TASK TO CARRY OUT:
Below is a block of records: output all of them exactly and leave out the pictures.

SOURCE DATA:
□ □ □ □
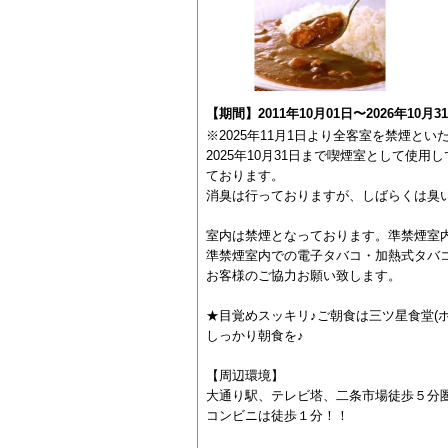
【期間】2011年10月01日〜2026年10月3
※2025年11月1日より全客室を禁煙とい
2025年10月31日まで喫煙室として
ております。
消臭は行っておりますが、しばらくは臭
室内は禁煙となっております。準禁煙室
準禁煙室内での電子タバコ・加熱式タバ
お客様のご協力お願い致します。
★目覚めスッキリ♪ご朝食は三ツ星食堂(
しっかり朝食を♪
【周辺環境】
大通り駅、テレビ塔、二条市場徒歩５分
コンビニは徒歩１分！！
□ □ □ □
WRITTEN SOLUTION:
【期間】2011年10月01日〜2026年10月3
※2025年11月1日より全客室を禁煙とい
2025年10月31日まで喫煙室として
ております。
消臭は行っておりますが、しばらくは臭
室内は禁煙となっております。準禁煙室
準禁煙室内での電子タバコ・加熱式タバ
お客様のご協力お願い致します。
★目覚めスッキリ♪ご朝食は三ツ星食堂(
しっかり朝食を♪
【周辺環境】
大通り駅、テレビ塔、二条市場徒歩５分
コンビニは徒歩１分！！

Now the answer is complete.